[Stored entries]
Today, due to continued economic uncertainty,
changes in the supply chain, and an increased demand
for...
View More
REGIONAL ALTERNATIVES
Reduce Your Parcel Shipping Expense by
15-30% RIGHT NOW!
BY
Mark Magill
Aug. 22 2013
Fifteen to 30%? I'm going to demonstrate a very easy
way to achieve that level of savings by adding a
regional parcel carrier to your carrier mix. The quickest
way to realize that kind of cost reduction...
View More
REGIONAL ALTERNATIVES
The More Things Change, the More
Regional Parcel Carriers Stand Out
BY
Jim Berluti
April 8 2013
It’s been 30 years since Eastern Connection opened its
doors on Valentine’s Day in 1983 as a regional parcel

--

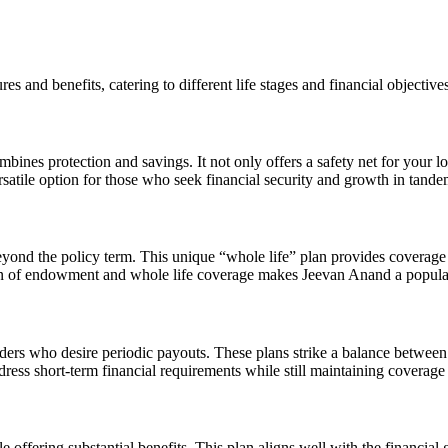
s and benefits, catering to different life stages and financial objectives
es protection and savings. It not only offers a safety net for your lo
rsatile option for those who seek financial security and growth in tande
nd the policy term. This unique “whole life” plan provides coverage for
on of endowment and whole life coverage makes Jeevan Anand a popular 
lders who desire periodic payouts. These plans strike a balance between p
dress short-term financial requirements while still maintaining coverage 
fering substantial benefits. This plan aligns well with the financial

---

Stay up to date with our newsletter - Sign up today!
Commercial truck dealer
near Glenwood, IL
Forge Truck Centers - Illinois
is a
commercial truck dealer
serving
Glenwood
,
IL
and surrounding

__WHAT YOU ARE ASKED TO DO__
Only one stretch of the records above is wanted: the lines between the one holding "Today, due to" and the one holding "doors on Valentine’s", inclusive, reproduced exactly.

__FINISHED EXERCISE__
Today, due to continued economic uncertainty,
changes in the supply chain, and an increased demand
for...
View More
REGIONAL ALTERNATIVES
Reduce Your Parcel Shipping Expense by
15-30% RIGHT NOW!
BY
Mark Magill
Aug. 22 2013
Fifteen to 30%? I'm going to demonstrate a very easy
way to achieve that level of savings by adding a
regional parcel carrier to your carrier mix. The quickest
way to realize that kind of cost reduction...
View More
REGIONAL ALTERNATIVES
The More Things Change, the More
Regional Parcel Carriers Stand Out
BY
Jim Berluti
April 8 2013
It’s been 30 years since Eastern Connection opened its
doors on Valentine’s Day in 1983 as a regional parcel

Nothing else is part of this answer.